**Work task**
For the records that follow, please set down exactly the lines between the one holding "Ridge Monkey" and the one holding "LE JOURNAL DE LA RECHERCHE", inclusive, and only those.

**Given data**
____

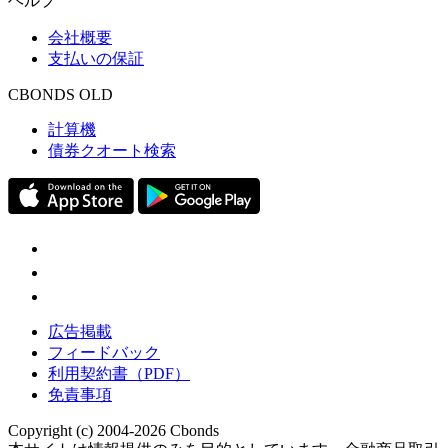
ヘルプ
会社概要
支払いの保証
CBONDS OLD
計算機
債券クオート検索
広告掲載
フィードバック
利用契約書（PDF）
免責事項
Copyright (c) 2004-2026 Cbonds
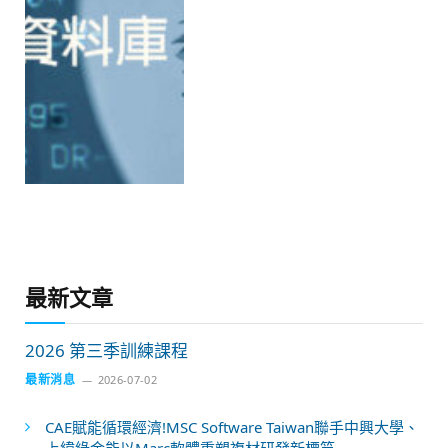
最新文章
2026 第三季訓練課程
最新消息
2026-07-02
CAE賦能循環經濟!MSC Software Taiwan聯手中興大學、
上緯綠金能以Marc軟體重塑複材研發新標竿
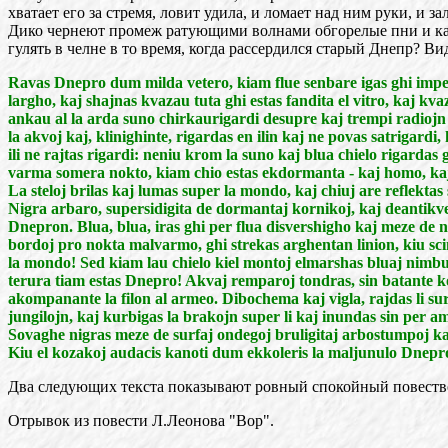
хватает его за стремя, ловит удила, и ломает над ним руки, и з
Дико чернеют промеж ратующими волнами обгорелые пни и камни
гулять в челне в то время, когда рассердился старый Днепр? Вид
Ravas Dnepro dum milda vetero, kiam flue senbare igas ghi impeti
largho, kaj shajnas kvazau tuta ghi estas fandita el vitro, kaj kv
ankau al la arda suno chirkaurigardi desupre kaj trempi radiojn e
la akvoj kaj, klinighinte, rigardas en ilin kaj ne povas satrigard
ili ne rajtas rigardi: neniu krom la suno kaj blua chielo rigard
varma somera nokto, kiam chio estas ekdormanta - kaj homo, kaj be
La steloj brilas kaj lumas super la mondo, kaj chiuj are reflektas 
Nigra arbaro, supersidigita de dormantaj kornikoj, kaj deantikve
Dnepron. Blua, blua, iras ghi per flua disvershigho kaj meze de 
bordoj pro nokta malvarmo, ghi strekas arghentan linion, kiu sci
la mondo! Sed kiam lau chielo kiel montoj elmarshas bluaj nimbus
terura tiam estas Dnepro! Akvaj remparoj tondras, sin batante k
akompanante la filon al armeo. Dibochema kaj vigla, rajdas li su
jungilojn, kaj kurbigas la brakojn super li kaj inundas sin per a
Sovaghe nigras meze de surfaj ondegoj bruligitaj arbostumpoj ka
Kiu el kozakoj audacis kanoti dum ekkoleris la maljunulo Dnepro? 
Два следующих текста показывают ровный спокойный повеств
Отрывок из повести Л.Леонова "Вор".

____

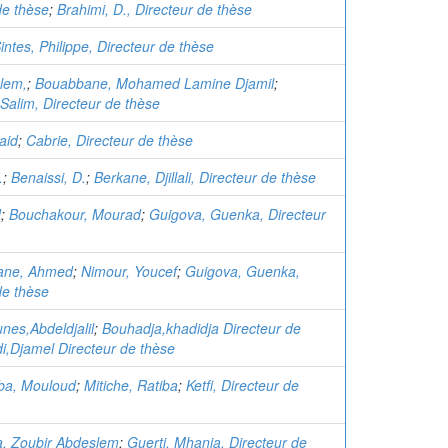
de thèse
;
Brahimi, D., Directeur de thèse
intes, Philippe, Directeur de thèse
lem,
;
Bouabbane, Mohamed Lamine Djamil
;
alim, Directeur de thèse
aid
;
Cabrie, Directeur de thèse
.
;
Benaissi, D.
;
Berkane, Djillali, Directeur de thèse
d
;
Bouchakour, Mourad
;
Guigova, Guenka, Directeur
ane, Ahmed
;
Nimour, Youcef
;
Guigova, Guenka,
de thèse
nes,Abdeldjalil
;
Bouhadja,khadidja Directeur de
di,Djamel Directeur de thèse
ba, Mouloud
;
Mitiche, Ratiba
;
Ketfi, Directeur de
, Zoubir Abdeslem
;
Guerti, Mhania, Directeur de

____

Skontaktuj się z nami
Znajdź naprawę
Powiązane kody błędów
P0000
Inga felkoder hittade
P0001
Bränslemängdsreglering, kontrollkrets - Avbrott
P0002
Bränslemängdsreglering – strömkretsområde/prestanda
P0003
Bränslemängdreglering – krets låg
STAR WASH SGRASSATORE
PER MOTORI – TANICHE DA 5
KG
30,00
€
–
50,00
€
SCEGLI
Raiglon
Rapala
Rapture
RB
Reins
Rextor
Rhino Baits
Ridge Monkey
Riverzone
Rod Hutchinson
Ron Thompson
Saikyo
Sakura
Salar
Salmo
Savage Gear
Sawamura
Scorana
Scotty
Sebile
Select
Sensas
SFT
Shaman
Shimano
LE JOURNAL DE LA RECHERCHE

____

**Solution for this problem**
Ridge Monkey
Riverzone
Rod Hutchinson
Ron Thompson
Saikyo
Sakura
Salar
Salmo
Savage Gear
Sawamura
Scorana
Scotty
Sebile
Select
Sensas
SFT
Shaman
Shimano
LE JOURNAL DE LA RECHERCHE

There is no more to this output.